Mobile Computing: Tetris Shirt And Other Wearables

You've heard of mobile gaming and wearable computing. Well here's a twist on those terms -- a mobile game that someone is wearing.

It was recently the 30th anniversary of the classic video game Tetris. Tetris was extremely popular and has an addictive tune that will get stuck in your head, especially if you spent hours in your formative years playing the game. Here's how Wikipedia describes Tetris' popularity:
"The game (or one of its many variants) is available for nearly every video game console and computer operating system, as well as on devices such as graphing calculators, mobile phones, portable media players, PDAs, Network music players and even as an Easter egg on non-media products like oscilloscopes. It has even inspired Tetris serving dishes and been played on the sides of various
buildings...Electronic Gaming Monthly's 100th issue had Tetris in first place as
"Greatest Game of All Time"...In January 2010, it was announced that Tetris had
sold more than 170 million copies, approximately 70 million physical copies and over 100 million copies for cell phones, making it the highest paid-downloaded game of all time
One fan of Tetris, Marc Kerger from Luxembourg, decided that Tetris deserved to be playable on his clothing. So he hacked a shirt with readily available components from the DIY world of microcontrollers (MCUs), and he now has his playable shirt.

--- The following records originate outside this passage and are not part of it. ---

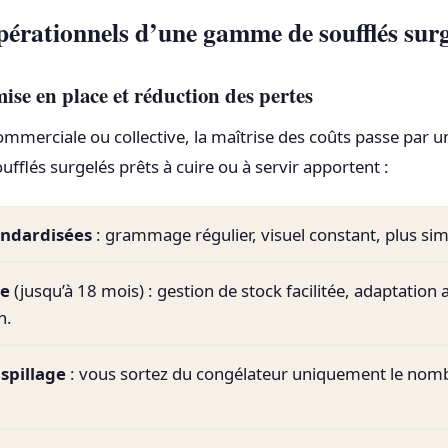
pérationnels d’une gamme de soufflés surg
mise en place et réduction des pertes
ommerciale ou collective, la maîtrise des coûts passe par u
oufflés surgelés prêts à cuire ou à servir apportent :
andardisées
: grammage régulier, visuel constant, plus sim
ue
(jusqu’à 18 mois) : gestion de stock facilitée, adaptation 
n.
spillage
: vous sortez du congélateur uniquement le nomb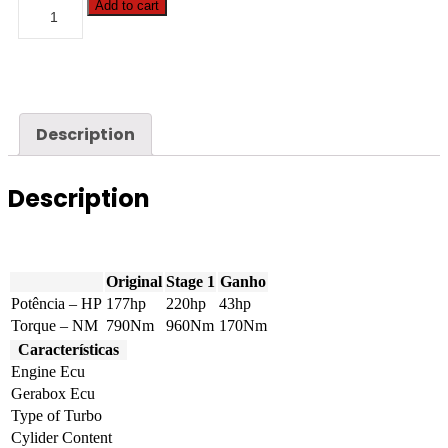
Case
Add to cart
-
MXM
-
175
7.5
177hp
quantity
Description
Description
Original
Stage 1
Ganho
Potência – HP
177hp
220hp
43hp
Torque – NM
790Nm
960Nm
170Nm
Características
Engine Ecu
Gerabox Ecu
Type of Turbo
Cylider Content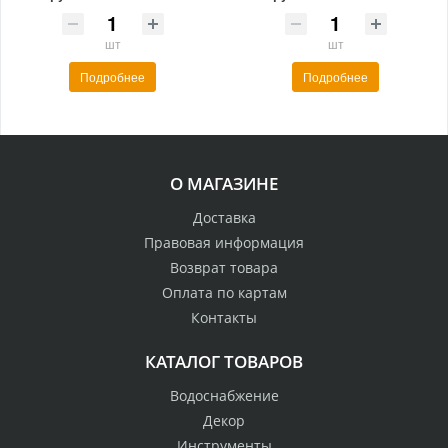
шт
шт
Подробнее
Подробнее
О МАГАЗИНЕ
Доставка
Правовая информация
Возврат товара
Оплата по картам
Контакты
КАТАЛОГ ТОВАРОВ
Водоснабжение
Декор
Инструменты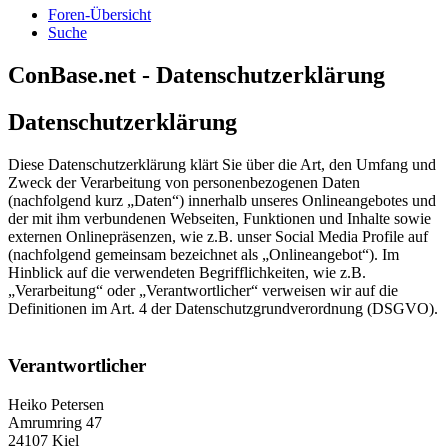
Foren-Übersicht
Suche
ConBase.net - Datenschutzerklärung
Datenschutzerklärung
Diese Datenschutzerklärung klärt Sie über die Art, den Umfang und
Zweck der Verarbeitung von personenbezogenen Daten
(nachfolgend kurz „Daten“) innerhalb unseres Onlineangebotes und
der mit ihm verbundenen Webseiten, Funktionen und Inhalte sowie
externen Onlinepräsenzen, wie z.B. unser Social Media Profile auf
(nachfolgend gemeinsam bezeichnet als „Onlineangebot“). Im
Hinblick auf die verwendeten Begrifflichkeiten, wie z.B.
„Verarbeitung“ oder „Verantwortlicher“ verweisen wir auf die
Definitionen im Art. 4 der Datenschutzgrundverordnung (DSGVO).
Verantwortlicher
Heiko Petersen
Amrumring 47
24107 Kiel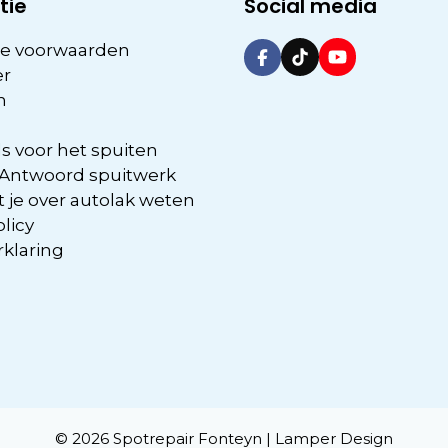
tie
Social media
e voorwaarden
er
n
s voor het spuiten
 Antwoord spuitwerk
 je over autolak weten
olicy
rklaring
© 2026 Spotrepair Fonteyn |
Lamper Design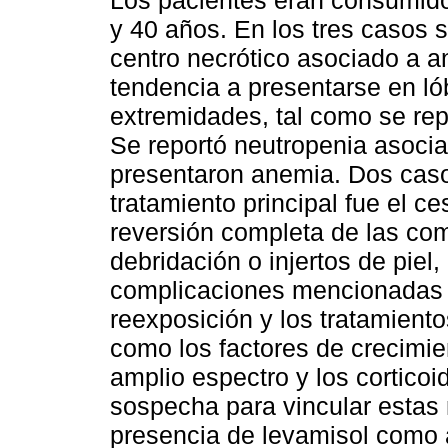
Los pacientes eran consumido
y 40 años. En los tres casos s
centro necrótico asociado a 
tendencia a presentarse en lób
extremidades, tal como se repo
Se reportó neutropenia asocia
presentaron anemia. Dos casos
tratamiento principal fue el c
reversión completa de las com
debridación o injertos de piel
complicaciones mencionadas a
reexposición y los tratamient
como los factores de crecimien
amplio espectro y los corticoi
sospecha para vincular estas 
presencia de levamisol como a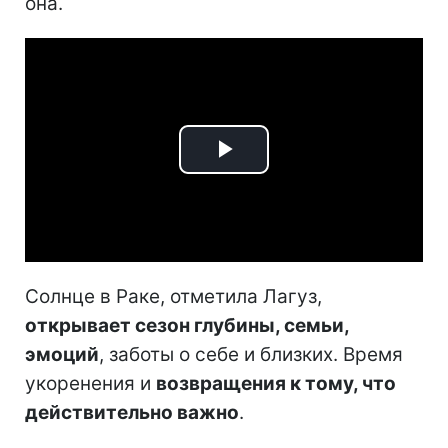
она.
Play
Video
Солнце в Раке, отметила Лагуз,
открывает сезон глубины, семьи,
эмоций
, заботы о себе и близких. Время
укоренения и
возвращения к тому, что
действительно важно
.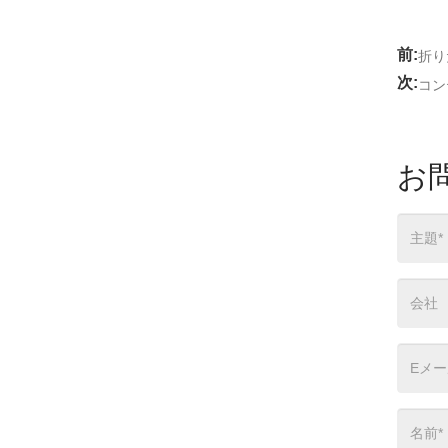
前:
折り
次:
コン
お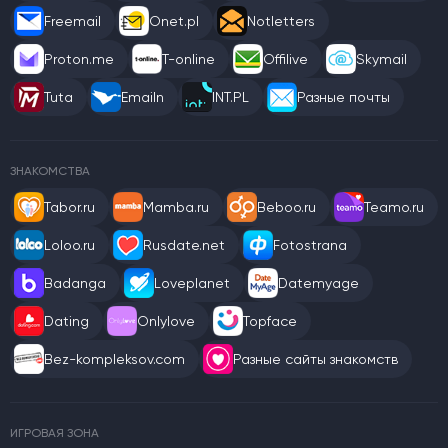
Freemail
Onet.pl
Notletters
Proton.me
T-online
Offilive
Skymail
Tuta
Emailn
INT.PL
Разные почты
ЗНАКОМСТВА
Tabor.ru
Mamba.ru
Beboo.ru
Teamo.ru
Loloo.ru
Rusdate.net
Fotostrana
Badanga
Loveplanet
Datemyage
Dating
Onlylove
Topface
Bez-kompleksov.com
Разные сайты знакомств
ИГРОВАЯ ЗОНА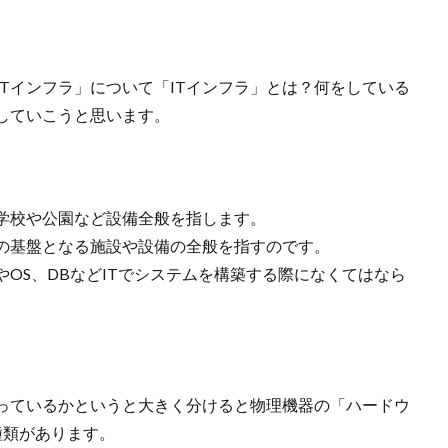
Tインフラ」について「ITインフラ」とは？何をしている
していこうと思います。
学校や公園など設備全般を指します。
どの基盤となる施設や設備の全般を指すのです。
やOS、DBなどITでシステムを構築する際になくてはなら
なっているかというと大きく分けると物理機器の「ハードウ
種類があります。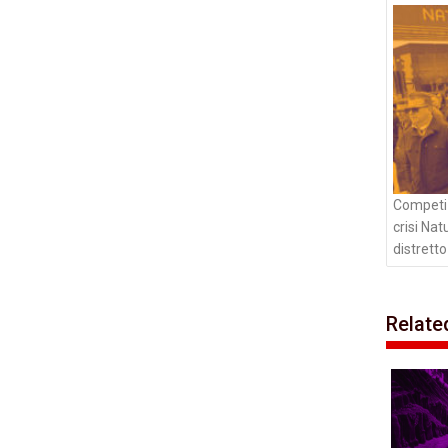
artico
Competizi
crisi Na
distretto
Relate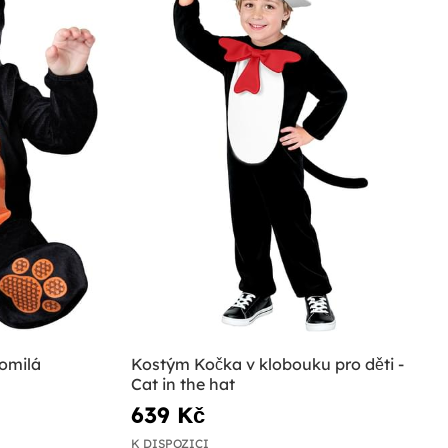
omilá
Kostým Kočka v klobouku pro děti -
Cat in the hat
639 Kč
K DISPOZICI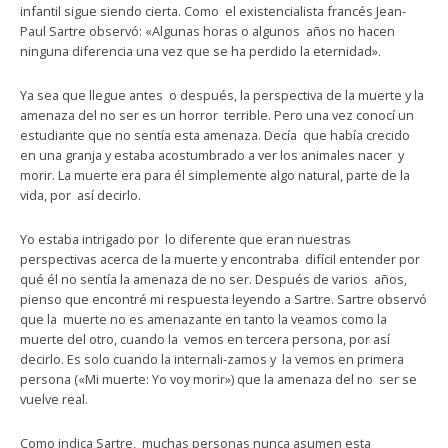
infantil sigue siendo cierta. Como el existencialista francés Jean-
Paul Sartre observó: «Algunas horas o algunos años no hacen
ninguna diferencia una vez que se ha perdido la eternidad».
Ya sea que llegue antes o después, la perspectiva de la muerte y la
amenaza del no ser es un horror terrible. Pero una vez conocí un
estudiante que no sentía esta amenaza. Decía que había crecido
en una granja y estaba acostumbrado a ver los animales nacer y
morir. La muerte era para él simplemente algo natural, parte de la
vida, por así decirlo.
Yo estaba intrigado por lo diferente que eran nuestras
perspectivas acerca de la muerte y encontraba difícil entender por
qué él no sentía la amenaza de no ser. Después de varios años,
pienso que encontré mi respuesta leyendo a Sartre. Sartre observó
que la muerte no es amenazante en tanto la veamos como la
muerte del otro, cuando la vemos en tercera persona, por así
decirlo. Es solo cuando la internali-zamos y la vemos en primera
persona («Mi muerte: Yo voy morir») que la amenaza del no ser se
vuelve real.
Como indica Sartre, muchas personas nunca asumen esta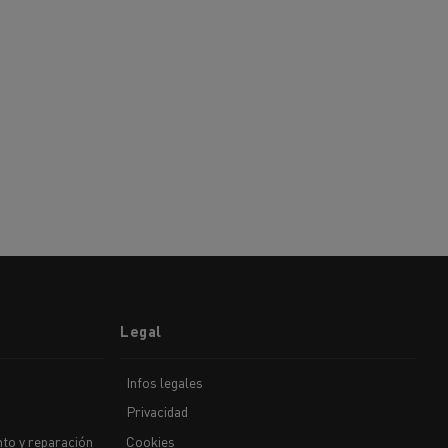
Legal
Infos legales
Privacidad
to y reparación
Cookies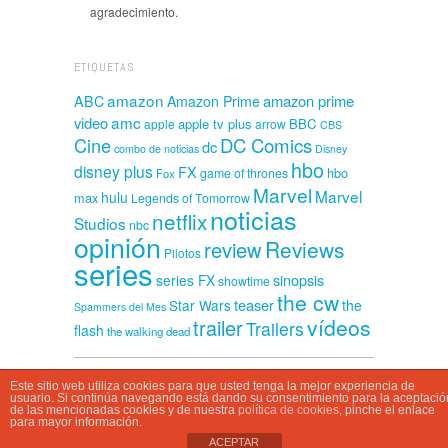
agradecimiento.
ETIQUETAS
amazon
amazon prime
ABC
Amazon Prime
amc
video
apple tv plus
BBC
apple
arrow
CBS
Cine
DC Comics
dc
combo de noticias
Disney
hbo
disney plus
FX
hbo
game of thrones
Fox
Marvel
Marvel
hulu
max
Legends of Tomorrow
noticias
netflix
Studios
nbc
opinión
Reviews
review
Pilotos
series
sinopsis
series FX
showtime
the cw
teaser
Star Wars
the
Spammers del Mes
vídeos
trailer
Trailers
flash
the walking dead
Este sitio web utiliza cookies para que usted tenga la mejor experiencia de
CasaSpammer © 2026
usuario. Si continúa navegando está dando su consentimiento para la aceptació
de las mencionadas cookies y de nuestra
política de cookies
, pinche el enlace
para mayor información.
ACEPTAR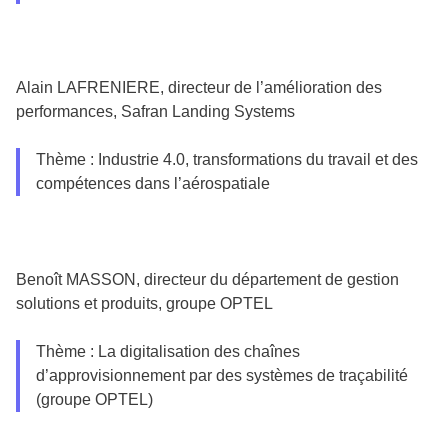
Alain LAFRENIERE, directeur de l’amélioration des
performances, Safran Landing Systems
Thème : Industrie 4.0, transformations du travail et des
compétences dans l’aérospatiale
Benoît MASSON, directeur du département de gestion
solutions et produits, groupe OPTEL
Thème : La digitalisation des chaînes
d’approvisionnement par des systèmes de traçabilité
(groupe OPTEL)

His shirt's Tetris game was created with an Arduino Uno, two Adafruit Matrix controllers, a 2 X 64 LED matrix (8 X 8) Flat SMD RGB LEDs (only one color soldered), four AA rechargeable batteries, 3D printed housings for the Arduino and the batteries and 3D printed soft material for the game-play buttons. Oh yeah, and Marc's shirt.
Marc, playing his Tetris shirt

In Adafruit's blog post about this mobile game shirt, they mention that,
"Every Wednesday is Wearable Wednesday here at Adafruit! We’re bringing you the blinkiest, most fashionable, innovative, and useful wearables from around the web and in our own original projects featuring our wearable Arduino-compatible platform, FLORA."
Sewable Arduino-compatible FLORA
While it will take a lot more work than just a FLORA and a couple LEDs to make a textile computing project comparable to the Tetris shirt, a FLORA project might be a good place to start if you haven't done any fabric-based wearable computing projects. One Adafruit FLORA project that might be of interest to Humboldt residents is the 'Light Up Your Skateboard' project. Or maybe you'd like to wear a 'Sound-Reactive Baseball Hat' to the next Crabs game. The FLORA is only one of many MCU options for textile computing projects, but it's a good basis for a beginning project in this genre.

When we have a couple people in the Humboldt Microcontrollers Group who are interested in doing a fabric wearable computing project, we'll connect with a few people skilled with sewing machines at Origin Design Lab in Eureka and see if we can get a collaborative project going.